The discovery last week of two Minnesota deer infected with chronic wasting disease opened another chapter in the ongoing struggle to keep the state's whitetail herd free of a malady that has had broad adverse implications for deer and deer hunters in other states, Wisconsin especially.
Minnesota in fact is bracketed this year by states — Wisconsin as well as South Dakota — that have serious problems with their deer herds.
Wisconsin's is a familiar acronym, CWD, whereas South Dakota's — EPD, or epizootic hemorrhagic disease — is less well known.
In Minnesota, because two bucks killed this month by hunters in Fillmore County, in southeast Minnesota, were found to carry CWD, the state Department of Natural Resources (DNR) will begin special hunts on or about Jan. 1 to dramatically reduce deer numbers in a yet-to-be-determined disease management zone.
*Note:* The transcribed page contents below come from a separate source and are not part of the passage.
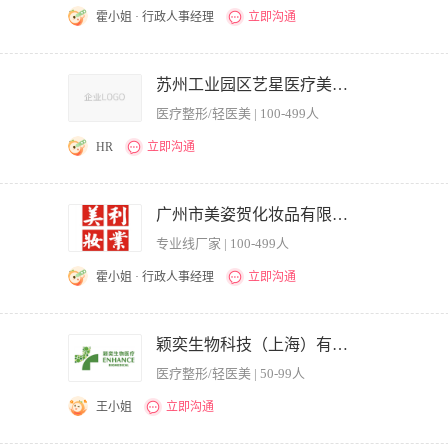
霍小姐 · 行政人事经理
立即沟通
领导力，决策能力，战略管理 工作职责： 1、筹建研究院的科研规划； 2、负责研究
理； 4、负责研究院各项目过程管理和结题，资源调配，成果规划与管理； 5、负责
苏州工业园区艺星医疗美容门诊部有限公司
： 1、有5年以上美容行业运营管理经验； 2、具备良好的沟通能力，能承担公司内外
医疗整形/轻医美 | 100-499人
，熟悉医疗法律法规； 4、有极强的宏观控制能力、组织协调能力和团队建议能力； 
HR
立即沟通
医美机构医疗合规及质量管理，完善诊疗规范、医务流程及风险防控体系，覆盖微整、皮
经营。 2. 政府对接迎检：独立对接卫健委、市场监管局等上级监管部门，负责日常
广州市美姿贺化妆品有限公司
检、整改及复盘工作，熟练掌握医美监管核查标准。 3. 医疗业务管控：统筹机构医
专业线厂家 | 100-499人
全诊疗流程，严格审核高风险医美项目方案，严控医疗安全，规范医疗文书管理，杜
、人员调配、绩效考核与梯队搭建，定期开展医疗合规、诊疗规范、风险应急等专项培训
霍小姐 · 行政人事经理
立即沟通
医疗风险预警机制，常态化开展安全排查，独立处理医美医疗投诉与医患纠纷，高效化解
案、年审工作，联动各部门规范业务流程，平衡医疗安全与客户体验，完成上级交办的各
实公司的经营目标，负责细胞治疗中心经营计划的制定、组织和实施； 3.执行公司推行的
医师资格证，扎实掌握医美各类项目诊疗标准与医疗专业知识。 2. 从业经验：5年以
确保中心安全和高效运营； 4.协助医院门诊制定合理的生物医疗流程、医疗安全保
颖奕生物科技（上海）有限公司
接、官方迎检、合规整改实战经验。 3. 综合能力：具备成熟的团队管理、风险把控
市场合作开发以及市场开发。
备优秀的统筹协调与问题解决能力。 4. 职业素养：工作严谨细致、执行力强，具备
医疗整形/轻医美 | 50-99人
王小姐
立即沟通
The intent is to minimize the chances CWD can spread in the southeast by minimizing the size of the region's herd — the assumption being that remaining deer will be healthy, and from those animals a disease-free herd can be rebuilt.
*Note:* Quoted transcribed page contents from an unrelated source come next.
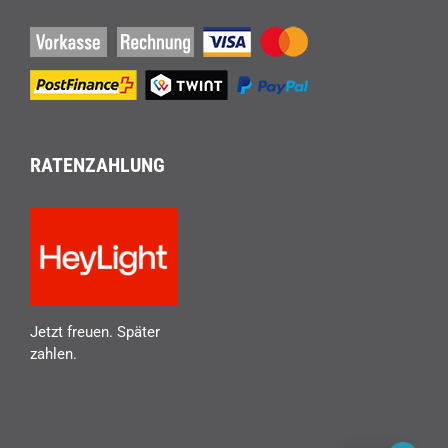
RATENZAHLUNG
Jetzt freuen. Später
zahlen.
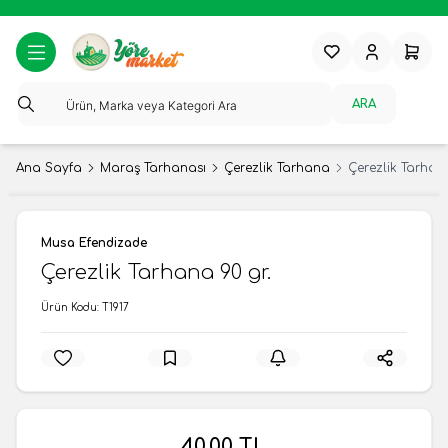
Favorilerim
Hesabım
Sepeti
ARA
Ana Sayfa
Maraş Tarhanası
Çerezlik Tarhana
Çerezlik Tarhan
Musa Efendizade
Çerezlik Tarhana 90 gr.
Ürün Kodu:
T1917
40,00
TL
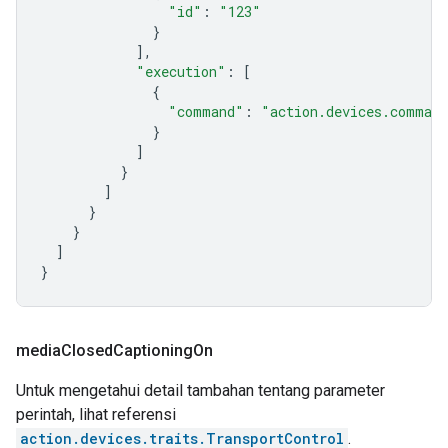
"id"
:
"123"
}
],
"execution"
:
[
{
"command"
:
"action.devices.command
}
]
}
]
}
}
]
}
media
Closed
Captioning
On
Untuk mengetahui detail tambahan tentang parameter
perintah, lihat referensi
action.devices.traits.TransportControl
.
This approach will be criticized by some who argue that CWD infection of deer is inevitable, and that fighting it by wiping out animals in the trophy-rich southeast is a bad idea and a waste of money.
Fair enough. But consider what happened in Wisconsin, where CWD was discovered in 2002 — and where the state's 9.5 percent infection rate of tested animals last year was the state's 10th straight annual increase.
Additionally, as Wisconsin outdoors writer Patrick Durkin has reported, even though 2,182 fewer deer were tested by the Wisconsin DNR in 2015 than in 2011, 56 more CWD infections were found last year, 295 vs. 239.